* **What is needed**:
If a line in the data below contains the word "document", copy it out.

* **Data**:
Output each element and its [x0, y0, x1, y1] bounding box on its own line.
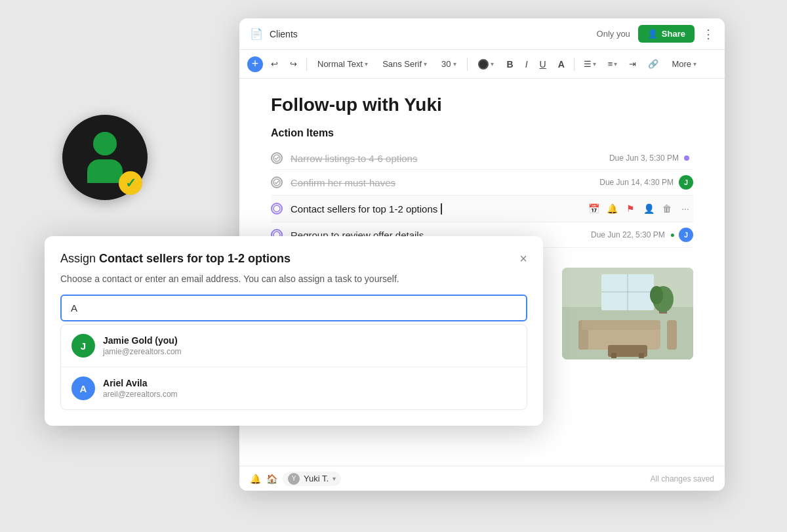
avatar-check-badge: ✓ — [119, 171, 142, 195]
indent-button[interactable]: ⇥ — [625, 56, 640, 72]
numbered-list-button[interactable]: ≡ ▾ — [604, 56, 622, 72]
chevron-down-icon: ▾ — [365, 60, 368, 68]
title-bar-right: Only you 👤 Share ⋮ — [597, 25, 714, 43]
avatar-body — [87, 159, 123, 183]
task-avatar-2: J — [679, 175, 693, 190]
toolbar: + ↩ ↪ Normal Text ▾ Sans Serif ▾ 30 ▾ ▾ … — [239, 50, 725, 79]
avatar-head — [93, 132, 117, 155]
separator-2 — [467, 58, 468, 71]
share-icon: 👤 — [647, 29, 658, 39]
section-heading: Action Items — [271, 127, 693, 139]
undo-icon: ↩ — [271, 59, 278, 69]
redo-icon: ↪ — [290, 59, 297, 69]
task-check-todo-3[interactable] — [271, 203, 283, 215]
bold-button[interactable]: B — [503, 56, 517, 72]
contact-info-jamie: Jamie Gold (you) jamie@zerealtors.com — [103, 335, 516, 356]
visibility-label: Only you — [597, 29, 630, 39]
contact-name-jamie: Jamie Gold (you) — [103, 335, 516, 346]
more-dropdown[interactable]: More ▾ — [666, 56, 702, 72]
svg-rect-18 — [639, 353, 644, 358]
highlight-button[interactable]: A — [554, 56, 569, 72]
status-bar-left: 🔔 🏠 Y Yuki T. ▾ — [250, 472, 341, 486]
undo-button[interactable]: ↩ — [267, 56, 282, 72]
assign-search-input[interactable] — [60, 295, 527, 321]
svg-rect-17 — [611, 353, 616, 358]
indent-icon: ⇥ — [629, 59, 636, 69]
task-text-2: Confirm her must-haves — [291, 177, 599, 188]
chevron-down-icon-6: ▾ — [614, 60, 617, 68]
dialog-title: Assign Contact sellers for top 1-2 optio… — [60, 252, 291, 266]
contact-name-ariel: Ariel Avila — [103, 378, 516, 388]
task-due-4: Due Jun 22, 5:30 PM — [591, 230, 665, 239]
task-item-active: Contact sellers for top 1-2 options 📅 🔔 … — [271, 195, 693, 222]
chevron-down-icon-7: ▾ — [693, 60, 696, 68]
more-dots-icon[interactable]: ··· — [677, 201, 693, 216]
notification-dot-4: ● — [670, 230, 675, 239]
contact-avatar-ariel: A — [71, 377, 95, 400]
share-button[interactable]: 👤 Share — [638, 25, 695, 43]
status-saved: All changes saved — [651, 474, 714, 483]
separator-1 — [306, 58, 307, 71]
task-due-2: Due Jun 14, 4:30 PM — [599, 178, 674, 187]
document-icon: 📄 — [250, 28, 263, 41]
chevron-down-icon-3: ▾ — [453, 60, 456, 68]
color-dropdown[interactable]: ▾ — [473, 56, 499, 72]
title-bar: 📄 Clients Only you 👤 Share ⋮ — [239, 18, 725, 50]
assign-person-icon[interactable]: 👤 — [641, 201, 656, 216]
svg-rect-15 — [582, 320, 660, 330]
numbered-list-icon: ≡ — [608, 59, 613, 69]
text-style-dropdown[interactable]: Normal Text ▾ — [312, 56, 373, 72]
user-chip-chevron: ▾ — [333, 475, 336, 482]
chevron-down-icon-2: ▾ — [424, 60, 427, 68]
assign-dialog: Assign Contact sellers for top 1-2 optio… — [45, 236, 543, 426]
status-bar: 🔔 🏠 Y Yuki T. ▾ All changes saved — [239, 466, 725, 491]
chevron-down-icon-5: ▾ — [593, 60, 596, 68]
add-button[interactable]: + — [247, 56, 263, 72]
trash-icon[interactable]: 🗑 — [659, 201, 675, 216]
kebab-menu-icon[interactable]: ⋮ — [702, 27, 714, 41]
user-chip[interactable]: Y Yuki T. ▾ — [283, 472, 341, 486]
add-icon: + — [252, 57, 259, 71]
home-status-icon[interactable]: 🏠 — [266, 474, 277, 484]
separator-3 — [574, 58, 575, 71]
underline-button[interactable]: U — [536, 56, 550, 72]
user-chip-avatar: Y — [288, 473, 300, 485]
dialog-subtitle: Choose a contact or enter an email addre… — [60, 274, 527, 284]
user-avatar-circle: ✓ — [62, 115, 148, 200]
contact-list: J Jamie Gold (you) jamie@zerealtors.com … — [60, 324, 527, 410]
svg-point-11 — [650, 286, 663, 304]
dialog-close-button[interactable]: × — [519, 252, 527, 265]
task-item: Confirm her must-haves Due Jun 14, 4:30 … — [271, 170, 693, 195]
flag-icon[interactable]: ⚑ — [622, 201, 638, 216]
bullet-list-button[interactable]: ☰ ▾ — [580, 56, 600, 72]
title-bar-left: 📄 Clients — [250, 28, 298, 41]
font-size-dropdown[interactable]: 30 ▾ — [436, 56, 461, 72]
svg-rect-14 — [667, 320, 677, 350]
avatar-person — [87, 132, 123, 183]
room-image — [562, 268, 693, 359]
svg-point-2 — [273, 205, 280, 212]
task-check-done[interactable] — [271, 152, 283, 164]
task-actions-3: 📅 🔔 ⚑ 👤 🗑 ··· — [586, 201, 693, 216]
contact-item-ariel[interactable]: A Ariel Avila areil@zerealtors.com — [61, 367, 527, 409]
bell-icon[interactable]: 🔔 — [604, 201, 620, 216]
contact-avatar-jamie: J — [71, 334, 95, 358]
bell-status-icon[interactable]: 🔔 — [250, 474, 261, 484]
task-text-3: Contact sellers for top 1-2 options — [291, 203, 580, 215]
contact-email-ariel: areil@zerealtors.com — [103, 390, 516, 399]
task-avatar-4: J — [679, 228, 693, 242]
contact-item-jamie[interactable]: J Jamie Gold (you) jamie@zerealtors.com — [61, 325, 527, 367]
document-title: Follow-up with Yuki — [271, 94, 693, 115]
chevron-down-icon-4: ▾ — [491, 60, 494, 68]
color-circle — [478, 59, 489, 70]
link-button[interactable]: 🔗 — [644, 56, 662, 72]
font-dropdown[interactable]: Sans Serif ▾ — [377, 56, 432, 72]
link-icon: 🔗 — [648, 59, 658, 69]
calendar-icon[interactable]: 📅 — [586, 201, 601, 216]
italic-button[interactable]: I — [521, 56, 532, 72]
contact-email-jamie: jamie@zerealtors.com — [103, 347, 516, 356]
redo-button[interactable]: ↪ — [286, 56, 301, 72]
task-check-done-2[interactable] — [271, 176, 283, 188]
user-chip-name: Yuki T. — [304, 474, 329, 483]
task-item: Narrow listings to 4-6 options Due Jun 3… — [271, 147, 693, 170]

* **Exercise answer**:
document-icon: 📄 — [250, 28, 263, 41]
document-title: Follow-up with Yuki — [271, 94, 693, 115]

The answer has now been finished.